MANILA, PHILIPPINES - The Asian Development Bank (ADB) is providing its first-ever public sector loan in the South Caucasus country of Georgia to help rehabilitate water supply, sanitation, waste management and road transport services, and rebuild other infrastructure that may have been damaged in the recent conflict with Russia.
ADB's $40 million, 32-year concessional loan is being extended to Georgia's Municipal Development Fund (MDF), which will in turn provide funds to local governments to rebuild infrastructure, and improve the quality, coverage and continuity of critical urban services.
Funds will be provided to financially weaker municipalities as grants.
Georgia's municipal services have fallen into disrepair since the collapse of the former Soviet Union. Most urban water supply systems are more than four decades old, only five of 29 wastewater treatment plants are still operating, and poorly managed solid waste disposal sites damage the environment.
The country's network of urban roads is also in urgent need of rehabilitation.
"Many municipalities in Georgia don't have the resources they need to give their people clean drinking water, good roads, and other basic services," said Juan Miranda, Director General of ADB's Central and West Asia Department. "This negatively affects families' quality of life, hampers development, and constrains investment and job creation."

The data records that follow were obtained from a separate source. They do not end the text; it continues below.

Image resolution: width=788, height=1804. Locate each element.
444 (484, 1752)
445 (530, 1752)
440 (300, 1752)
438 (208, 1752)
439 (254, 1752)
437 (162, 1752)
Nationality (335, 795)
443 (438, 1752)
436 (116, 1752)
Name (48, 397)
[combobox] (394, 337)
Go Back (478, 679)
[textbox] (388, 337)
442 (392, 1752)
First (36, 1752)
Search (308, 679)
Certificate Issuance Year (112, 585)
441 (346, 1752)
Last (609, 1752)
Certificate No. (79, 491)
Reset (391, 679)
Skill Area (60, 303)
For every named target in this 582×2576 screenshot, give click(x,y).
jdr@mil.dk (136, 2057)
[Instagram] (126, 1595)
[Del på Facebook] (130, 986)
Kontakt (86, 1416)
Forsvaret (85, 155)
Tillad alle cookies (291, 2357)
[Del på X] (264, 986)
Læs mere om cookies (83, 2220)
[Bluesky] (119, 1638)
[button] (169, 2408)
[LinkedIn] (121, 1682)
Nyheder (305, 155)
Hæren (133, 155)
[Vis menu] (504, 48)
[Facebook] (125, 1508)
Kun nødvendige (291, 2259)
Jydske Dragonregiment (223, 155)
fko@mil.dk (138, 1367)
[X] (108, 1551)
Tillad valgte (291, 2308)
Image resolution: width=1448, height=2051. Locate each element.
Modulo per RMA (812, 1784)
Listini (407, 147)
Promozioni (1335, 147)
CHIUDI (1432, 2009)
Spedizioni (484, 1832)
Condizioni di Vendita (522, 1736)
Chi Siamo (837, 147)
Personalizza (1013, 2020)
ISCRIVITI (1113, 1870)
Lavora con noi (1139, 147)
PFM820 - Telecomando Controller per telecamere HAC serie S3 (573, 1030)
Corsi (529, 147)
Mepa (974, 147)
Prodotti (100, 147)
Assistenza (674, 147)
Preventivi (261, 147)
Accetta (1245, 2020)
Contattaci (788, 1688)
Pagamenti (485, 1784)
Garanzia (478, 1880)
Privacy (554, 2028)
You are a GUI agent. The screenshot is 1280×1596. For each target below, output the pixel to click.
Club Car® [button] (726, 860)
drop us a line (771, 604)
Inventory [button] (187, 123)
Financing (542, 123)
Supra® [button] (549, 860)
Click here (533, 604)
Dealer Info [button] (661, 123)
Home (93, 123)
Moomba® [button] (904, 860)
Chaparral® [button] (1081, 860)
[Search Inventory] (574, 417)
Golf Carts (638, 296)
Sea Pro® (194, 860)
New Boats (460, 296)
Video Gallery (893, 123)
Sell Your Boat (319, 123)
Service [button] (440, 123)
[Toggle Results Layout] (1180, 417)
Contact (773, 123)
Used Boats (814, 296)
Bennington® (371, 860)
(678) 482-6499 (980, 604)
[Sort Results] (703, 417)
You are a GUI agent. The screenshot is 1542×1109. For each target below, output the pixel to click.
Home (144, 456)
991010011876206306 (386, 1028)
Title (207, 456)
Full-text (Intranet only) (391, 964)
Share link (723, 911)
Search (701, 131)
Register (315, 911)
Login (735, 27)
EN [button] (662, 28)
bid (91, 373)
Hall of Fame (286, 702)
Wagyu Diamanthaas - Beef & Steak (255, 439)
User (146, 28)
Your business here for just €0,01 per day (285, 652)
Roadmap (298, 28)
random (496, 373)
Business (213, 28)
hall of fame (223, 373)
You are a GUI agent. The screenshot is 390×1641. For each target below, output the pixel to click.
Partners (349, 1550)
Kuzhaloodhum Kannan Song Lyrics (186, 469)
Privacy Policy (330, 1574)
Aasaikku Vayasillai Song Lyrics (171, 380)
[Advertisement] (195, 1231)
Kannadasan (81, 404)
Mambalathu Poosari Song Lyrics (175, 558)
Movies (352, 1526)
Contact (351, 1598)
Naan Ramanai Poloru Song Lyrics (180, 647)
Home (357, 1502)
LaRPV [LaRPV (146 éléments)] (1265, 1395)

"The recent conflict in Georgia adds a new level of urgency to the need for immediate rehabilitation and reconstruction assistance," he added.
The project will help improve public health and living standards, increase poor families' access to services and generate new jobs.
The project will also help strengthen municipal governments' ability to improve service delivery and attract private investment. At present, most state-owned water supply companies are not financially viable because of low tariffs and poor payment collection rates, hampering the government's privatization plans.
ADB staff are currently on the ground in Georgia as part of a joint needs assessment team, working together with other international lenders and development agencies, to assess both direct, immediate damage of the conflict and its medium-term impact on infrastructure and service provision.